CHICAGO (AP) — At the tender age of 11, Cecilia Moseley already appears versed in the virtues of fitness. But she was left star-struck Sunday after first lady Michelle Obama and an audience of global leaders reinforced the message in person.
The sixth-grader beamed after chatting about exercise with Obama at south Chicago's Gary Comer Youth Center, where the first lady led a handful of dignitaries or significant others of European leaders here for the NATO summit on a tour. The youth center is just minutes from her childhood stomping grounds.
The first lady and her guests — from such far-flung places as Norway, Turkey, Croatia and Albania — viewed the center's rooftop garden, watched youths practice their culinary training and took in a performance by an African-American dance troupe and a gospel group.
And they saw Cecilia and nine other kids do some hip-hop aerobics.
The 80,000-square-foot center was created by the late Gary Comer, who founded the Lands' End clothing company, in the Chicago neighborhood where he claimed as his roots.
It's unlikely the center has ever enjoyed this much attention.
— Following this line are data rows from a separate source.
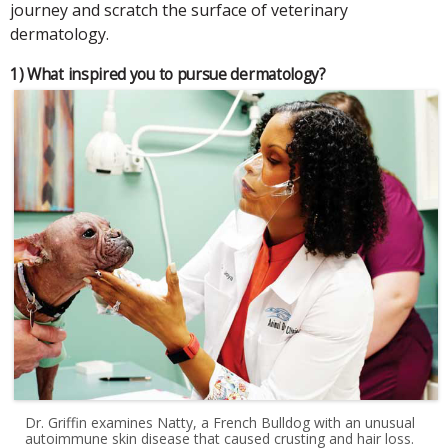
journey and scratch the surface of veterinary
dermatology.
1) What inspired you to pursue dermatology?
Dr. Griffin examines Natty, a French Bulldog with an unusual
autoimmune skin disease that caused crusting and hair loss.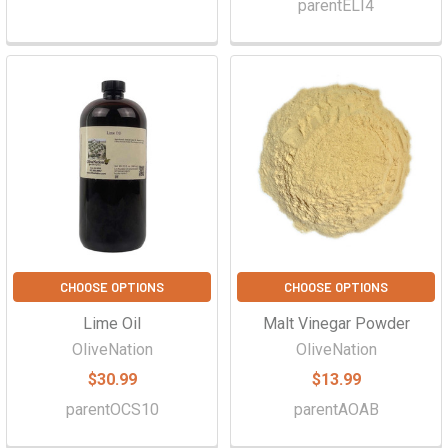
parentELI4
CHOOSE OPTIONS
CHOOSE OPTIONS
Lime Oil
Malt Vinegar Powder
OliveNation
OliveNation
$30.99
$13.99
parentOCS10
parentAOAB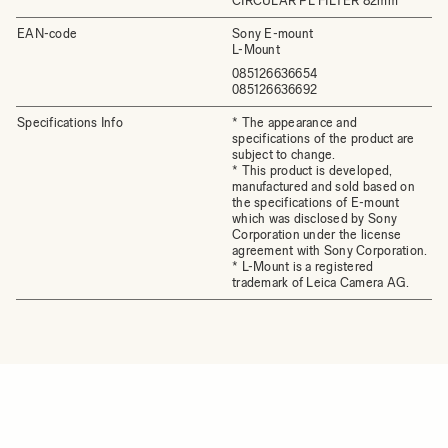
CIRCULAR PL FILTER 82mm
EAN-code
Sony E-mount
L-Mount
085126636654
085126636692
Specifications Info
* The appearance and
specifications of the product are
subject to change.
* This product is developed,
manufactured and sold based on
the specifications of E-mount
which was disclosed by Sony
Corporation under the license
agreement with Sony Corporation.
* L-Mount is a registered
trademark of Leica Camera AG.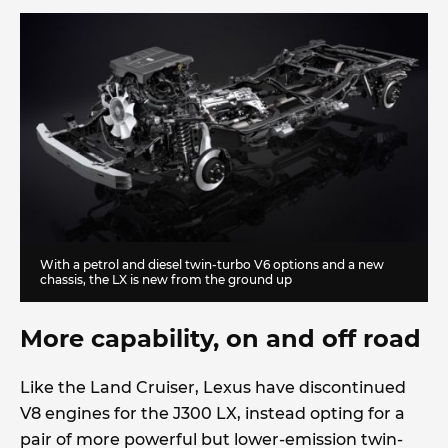
With a petrol and diesel twin-turbo V6 options and a new
chassis, the LX is new from the ground up
More capability, on and off road
Like the Land Cruiser, Lexus have discontinued
V8 engines for the J300 LX, instead opting for a
pair of more powerful but lower-emission twin-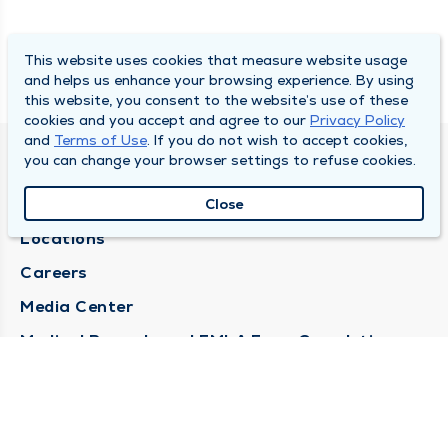
This website uses cookies that measure website usage
and helps us enhance your browsing experience. By using
this website, you consent to the website’s use of these
cookies and you accept and agree to our
Privacy Policy
and
Terms of Use
. If you do not wish to accept cookies,
you can change your browser settings to refuse cookies.
DULY HEALTH AND CARE
About Duly
Close
Locations
Careers
Media Center
Medical Records and FMLA Form Completion
Requests
Contact Us
CONTACT US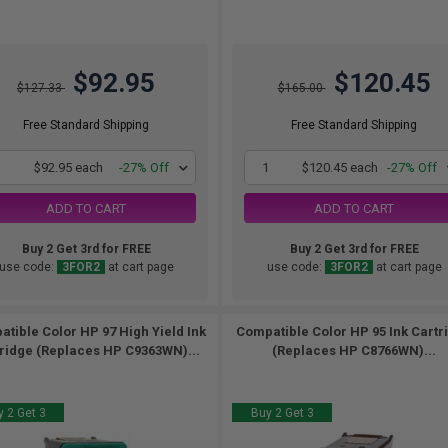
$92.95
$120.45
$127.33
$165.00
Free Standard Shipping
Free Standard Shipping
1
$92.95 each
-27% Off
1
$120.45 each
-27% Off
ADD TO CART
ADD TO CART
Buy 2 Get 3rd for FREE
Buy 2 Get 3rd for FREE
use code:
3FOR2
at cart page
use code:
3FOR2
at cart page
tible Color HP 97 High Yield Ink
Compatible Color HP 95 Ink Cartr
ridge (Replaces HP C9363WN)...
(Replaces HP C8766WN)...
 2 Get 3
Buy 2 Get 3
Cecilia sure hasn't.
"It's very exciting," the girl told reporters as the tour slowly moved on. "I've never met a person like that."
Michelle Obama's choice for the tour stop as President Barack Obama addressed NATO leaders appeared to be a natural one, wedding an opportunity for the first lady to revisit her old neighborhood and the chance to trumpet fitness — her cause celebre with the "Let's Move" initiative she launched in early 2010 to promote healthy, active lifestyles, notably among kids.
"This is a real memory opportunity, that they would pick this place to tour and see what we do every day," said Jomari Glover, 15, after taking part in the aerobics demonstration.
The first lady, dressed in heels and a tight-fitting, tan Zac Posen dress, politely begged off joining in the aerobics and steered clear of politicking for her husband's re-election bid.
But she didn't resist the chance to promote working out — or consider offering Cecila and the group members a chance to bring their aerobics to Washington.
"Be that role model for the rest of the community. This is fun. Keep it up," she said hours before she planned to host a dinner at the Art Institute of Chicago for the spouses of NATO leaders. "You've got to come to the White House. You've gotta come see me. Now we can do it on the South Lawn. How about that? It's hot out there, though. Maybe we can do it in the fall."
A bit later, saying that "it really feels good to be home," Obama dispensed more inspirational advice, this time about life.
The Harvard-educated lawyer preached the need to pursue knowledge, insisting "there are no shortcuts to that." She urged the kids to pay it forward someday by inspiring others, perhaps starting a youth center of their own.
And she pressed not to fret failures and to dismiss naysayers, noting such people were once in her path.
"I decided to focus, kick the haters out," she told the youth center's children. "With every acceptance I realized it didn't matter where I was from. What mattered was how deeply I was willing to believe in myself.